┏━━

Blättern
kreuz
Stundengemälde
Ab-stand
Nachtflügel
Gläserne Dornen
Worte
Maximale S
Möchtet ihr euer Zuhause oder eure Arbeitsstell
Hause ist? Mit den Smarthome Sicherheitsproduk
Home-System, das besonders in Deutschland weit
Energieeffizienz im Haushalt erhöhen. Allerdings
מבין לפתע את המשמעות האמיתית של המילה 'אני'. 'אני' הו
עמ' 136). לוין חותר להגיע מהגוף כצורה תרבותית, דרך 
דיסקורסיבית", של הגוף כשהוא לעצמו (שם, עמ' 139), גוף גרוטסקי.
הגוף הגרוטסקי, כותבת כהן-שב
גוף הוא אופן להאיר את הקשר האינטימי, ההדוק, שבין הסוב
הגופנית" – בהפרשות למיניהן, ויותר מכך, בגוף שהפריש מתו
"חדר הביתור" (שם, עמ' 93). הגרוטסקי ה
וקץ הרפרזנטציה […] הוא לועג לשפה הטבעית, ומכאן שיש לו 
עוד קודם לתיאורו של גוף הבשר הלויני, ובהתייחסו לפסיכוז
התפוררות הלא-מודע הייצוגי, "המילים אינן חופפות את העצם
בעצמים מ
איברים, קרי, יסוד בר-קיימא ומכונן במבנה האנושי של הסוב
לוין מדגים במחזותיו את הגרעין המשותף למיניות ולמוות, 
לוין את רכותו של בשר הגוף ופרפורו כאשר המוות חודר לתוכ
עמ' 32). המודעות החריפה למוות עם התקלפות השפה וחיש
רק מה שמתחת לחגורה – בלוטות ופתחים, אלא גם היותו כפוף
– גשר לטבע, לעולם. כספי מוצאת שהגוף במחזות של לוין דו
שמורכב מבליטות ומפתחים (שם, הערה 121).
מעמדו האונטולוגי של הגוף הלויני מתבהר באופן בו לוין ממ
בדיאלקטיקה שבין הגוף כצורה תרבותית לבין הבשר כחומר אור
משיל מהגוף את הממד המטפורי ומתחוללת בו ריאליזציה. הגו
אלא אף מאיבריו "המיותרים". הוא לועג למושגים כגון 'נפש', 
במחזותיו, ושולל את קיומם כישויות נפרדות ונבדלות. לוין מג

┗━━

=== Requirement ===
Exactly as given, repeat every record above.

=== Solution ===
Blättern
kreuz
Stundengemälde
Ab-stand
Nachtflügel
Gläserne Dornen
Worte
Maximale S
Möchtet ihr euer Zuhause oder eure Arbeitsstell
Hause ist? Mit den Smarthome Sicherheitsproduk
Home-System, das besonders in Deutschland weit
Energieeffizienz im Haushalt erhöhen. Allerdings
מבין לפתע את המשמעות האמיתית של המילה 'אני'. 'אני' הו
עמ' 136). לוין חותר להגיע מהגוף כצורה תרבותית, דרך 
דיסקורסיבית", של הגוף כשהוא לעצמו (שם, עמ' 139), גוף גרוטסקי.
הגוף הגרוטסקי, כותבת כהן-שב
גוף הוא אופן להאיר את הקשר האינטימי, ההדוק, שבין הסוב
הגופנית" – בהפרשות למיניהן, ויותר מכך, בגוף שהפריש מתו
"חדר הביתור" (שם, עמ' 93). הגרוטסקי ה
וקץ הרפרזנטציה […] הוא לועג לשפה הטבעית, ומכאן שיש לו 
עוד קודם לתיאורו של גוף הבשר הלויני, ובהתייחסו לפסיכוז
התפוררות הלא-מודע הייצוגי, "המילים אינן חופפות את העצם
בעצמים מ
איברים, קרי, יסוד בר-קיימא ומכונן במבנה האנושי של הסוב
לוין מדגים במחזותיו את הגרעין המשותף למיניות ולמוות, 
לוין את רכותו של בשר הגוף ופרפורו כאשר המוות חודר לתוכ
עמ' 32). המודעות החריפה למוות עם התקלפות השפה וחיש
רק מה שמתחת לחגורה – בלוטות ופתחים, אלא גם היותו כפוף
– גשר לטבע, לעולם. כספי מוצאת שהגוף במחזות של לוין דו
שמורכב מבליטות ומפתחים (שם, הערה 121).
מעמדו האונטולוגי של הגוף הלויני מתבהר באופן בו לוין ממ
בדיאלקטיקה שבין הגוף כצורה תרבותית לבין הבשר כחומר אור
משיל מהגוף את הממד המטפורי ומתחוללת בו ריאליזציה. הגו
אלא אף מאיבריו "המיותרים". הוא לועג למושגים כגון 'נפש', 
במחזותיו, ושולל את קיומם כישויות נפרדות ונבדלות. לוין מג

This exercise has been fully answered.